[[ Entries provided open ]]

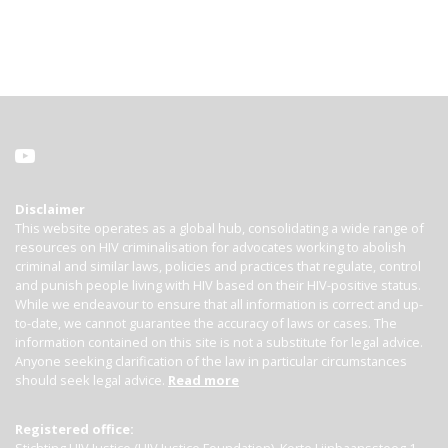
Disclaimer
This website operates as a global hub, consolidating a wide range of
resources on HIV criminalisation for advocates working to abolish
criminal and similar laws, policies and practices that regulate, control
and punish people living with HIV based on their HIV-positive status.
While we endeavour to ensure that all information is correct and up-
to-date, we cannot guarantee the accuracy of laws or cases. The
information contained on this site is not a substitute for legal advice.
Anyone seeking clarification of the law in particular circumstances
should seek legal advice.
Read more
Registered office:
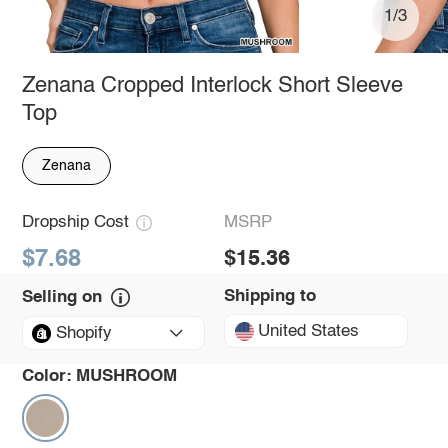
1/3
Zenana Cropped Interlock Short Sleeve
Top
Zenana
Dropship Cost
MSRP
$7.68
$15.36
Shipping to
Selling on
United States
Shopify
Color:
MUSHROOM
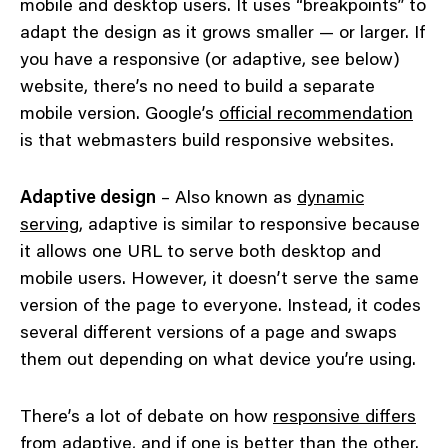
mobile and desktop users. It uses “breakpoints” to
adapt the design as it grows smaller — or larger. If
you have a responsive (or adaptive, see below)
website, there’s no need to build a separate
mobile version. Google’s
official recommendation
is that webmasters build responsive websites.
Adaptive design
– Also known as
dynamic
serving
, adaptive is similar to responsive because
it allows one URL to serve both desktop and
mobile users. However, it doesn’t serve the same
version of the page to everyone. Instead, it codes
several different versions of a page and swaps
them out depending on what device you’re using.
There’s a lot of debate on how
responsive differs
from adaptive
, and if one is
better than the other
.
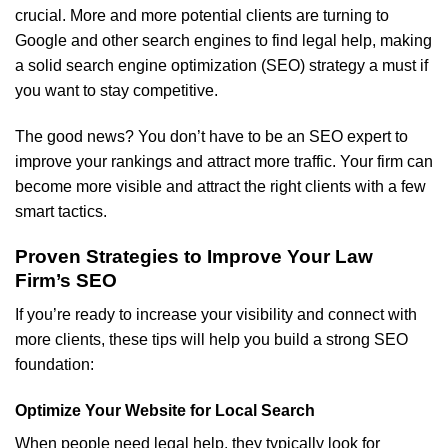
crucial. More and more potential clients are turning to
Google and other search engines to find legal help, making
a solid search engine optimization (SEO) strategy a must if
you want to stay competitive.
The good news? You don’t have to be an SEO expert to
improve your rankings and attract more traffic. Your firm can
become more visible and attract the right clients with a few
smart tactics.
Proven Strategies to Improve Your Law
Firm’s SEO
If you’re ready to increase your visibility and connect with
more clients, these tips will help you build a strong SEO
foundation:
Optimize Your Website for Local Search
When people need legal help, they typically look for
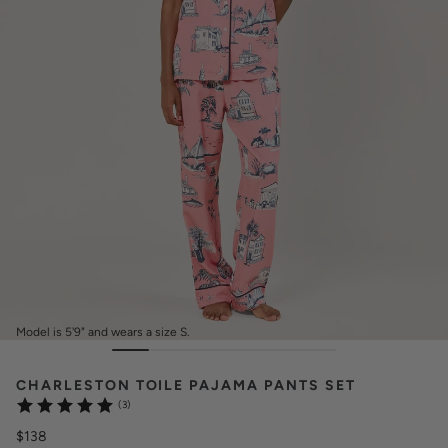
Model is 5'9" and wears a size S.
CHARLESTON TOILE PAJAMA PANTS SET
(3)
$138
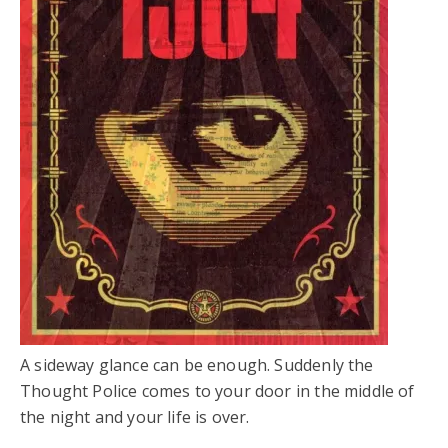
A sideway glance can be enough. Suddenly the
Thought Police comes to your door in the middle of
the night and your life is over.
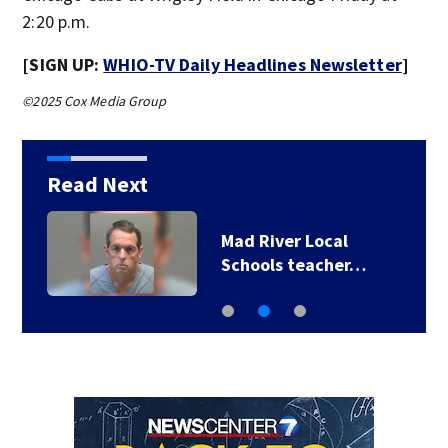
2:20 p.m.
[SIGN UP:
WHIO-TV Daily Headlines Newsletter
]
©2025 Cox Media Group
Read Next
Mad River Local
Schools teacher…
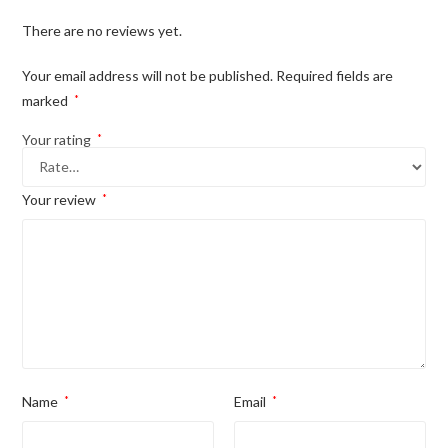
There are no reviews yet.
Your email address will not be published.
Required fields are
marked
*
Your rating
*
Your review
*
Name
*
Email
*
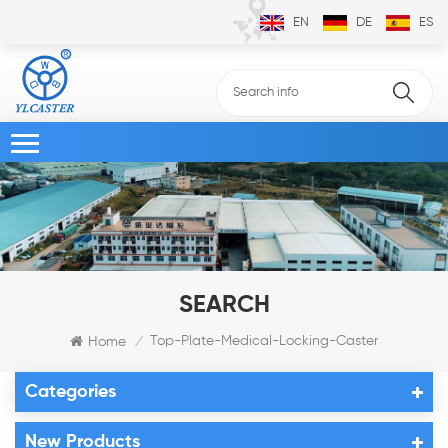
EN
DE
ES
SEARCH
Top-Plate-Medical-Locking-Caster
Home
/
Categories
New Products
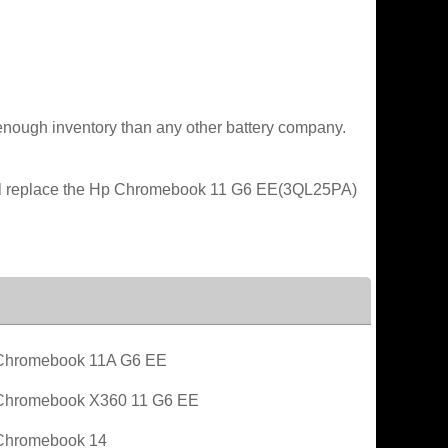
enough inventory than any other battery company.
will replace the Hp Chromebook 11 G6 EE(3QL25PA)
Chromebook 11A G6 EE
Chromebook X360 11 G6 EE
Chromebook 14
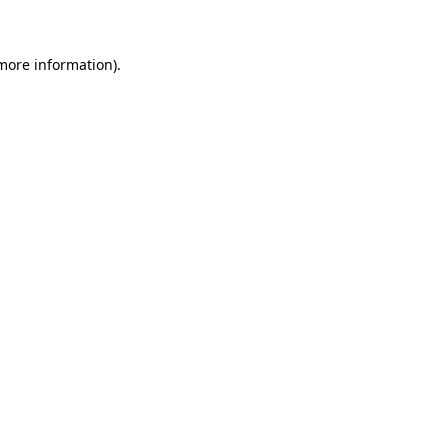
 more information)
.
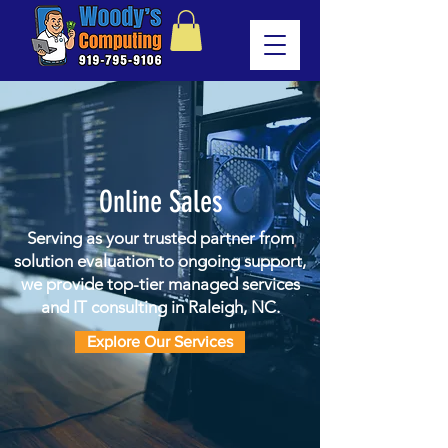
Online Sales
Serving as your trusted partner from
solution evaluation to ongoing support,
we provide top-tier managed services
and IT consulting in Raleigh, NC.
Explore Our Services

[[ Entries provided closed ]]

### [Exercise description]
Each line that contains the string "design" should be copied from the data above.

### [Result below]
adapt the design as it grows smaller — or larger. If
Adaptive design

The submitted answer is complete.